▸ **Task description**
Write out every entry, unchanged. Skip any picture.

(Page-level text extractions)

[Start of section]

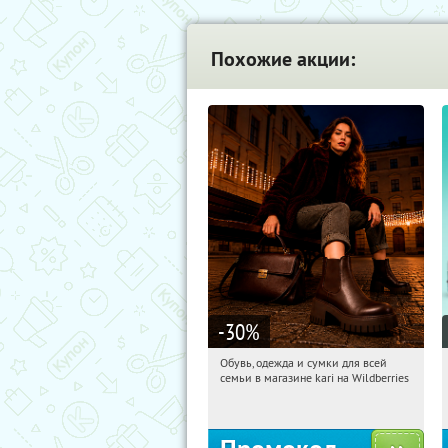
Похожие акции:
-30
%
Обувь, одежда и сумки для всей
19:56:00
Получили:
30
семьи в магазине kari на Wildberries
Россия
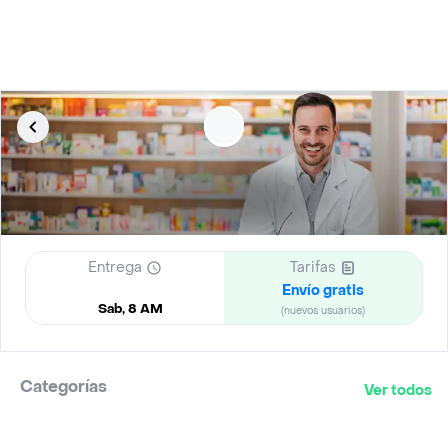
Entrega
Tarifas
Envío gratis
Sab, 8 AM
(nuevos usuarios)
Categorías
Ver todos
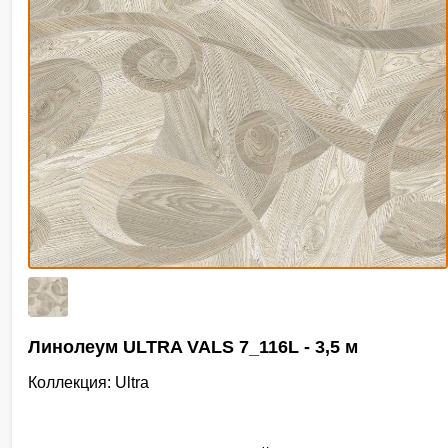
Линолеум ULTRA VALS 7_116L - 3,5 м
Коллекция: Ultra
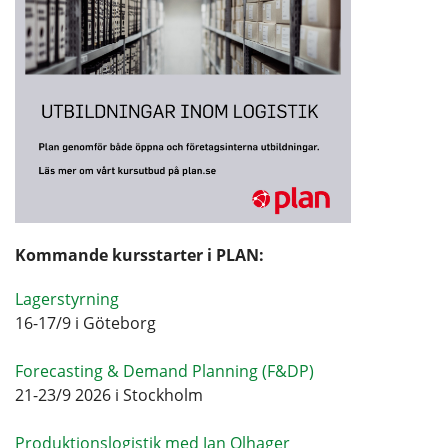
Kommande kursstarter i PLAN:
Lagerstyrning
16-17/9 i Göteborg
Forecasting & Demand Planning (F&DP)
21-23/9 2026 i Stockholm
Produktionslogistik med Jan Olhager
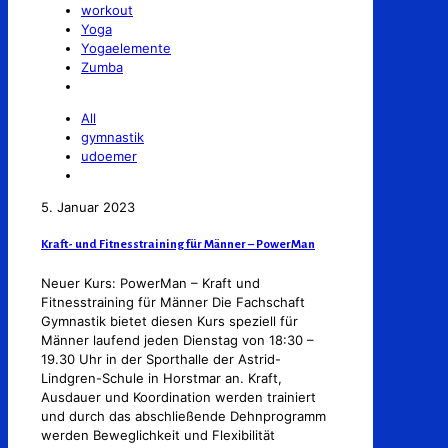
workout
Yoga
Yogaelemente
Zumba
All
gymnastik
udoemer
5. Januar 2023
Kraft- und Fitnesstraining für Männer – PowerMan
Neuer Kurs: PowerMan – Kraft und
Fitnesstraining für Männer Die Fachschaft
Gymnastik bietet diesen Kurs speziell für
Männer laufend jeden Dienstag von 18:30 –
19.30 Uhr in der Sporthalle der Astrid-
Lindgren-Schule in Horstmar an. Kraft,
Ausdauer und Koordination werden trainiert
und durch das abschließende Dehnprogramm
werden Beweglichkeit und Flexibilität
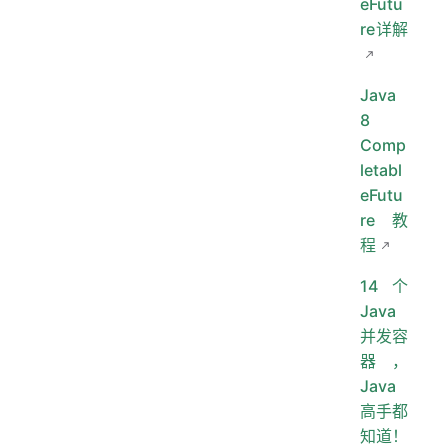
eFutu
re详解
Java
8
Comp
letabl
eFutu
re 教
程
14个
Java
并发容
器，
Java
高手都
知道！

[End of section]

▸ **Solution to the problem**
Похожие акции:
-30
%
Обувь, одежда и сумки для всей
19:56:00
Получили:
30
семьи в магазине kari на Wildberries
Россия
Entrega
Tarifas
Envío gratis
Sab, 8 AM
(nuevos usuarios)
Categorías
Ver todos
Линолеум ULTRA VALS 7_116L - 3,5 м
Коллекция: Ultra
Kommande kursstarter i PLAN:
Lagerstyrning
16-17/9 i Göteborg
Forecasting & Demand Planning (F&DP)
21-23/9 2026 i Stockholm
Produktionslogistik med Jan Olhager
workout
Yoga
Yogaelemente
Zumba
All
gymnastik
udoemer
5. Januar 2023
Kraft- und Fitnesstraining für Männer – PowerMan
Neuer Kurs: PowerMan – Kraft und
Fitnesstraining für Männer Die Fachschaft
Gymnastik bietet diesen Kurs speziell für
Männer laufend jeden Dienstag von 18:30 –
19.30 Uhr in der Sporthalle der Astrid-
Lindgren-Schule in Horstmar an. Kraft,
Ausdauer und Koordination werden trainiert
und durch das abschließende Dehnprogramm
werden Beweglichkeit und Flexibilität
eFutu
re详解
Java
8
Comp
letabl
eFutu
re 教
程
14个
Java
并发容
器，
Java
高手都
知道！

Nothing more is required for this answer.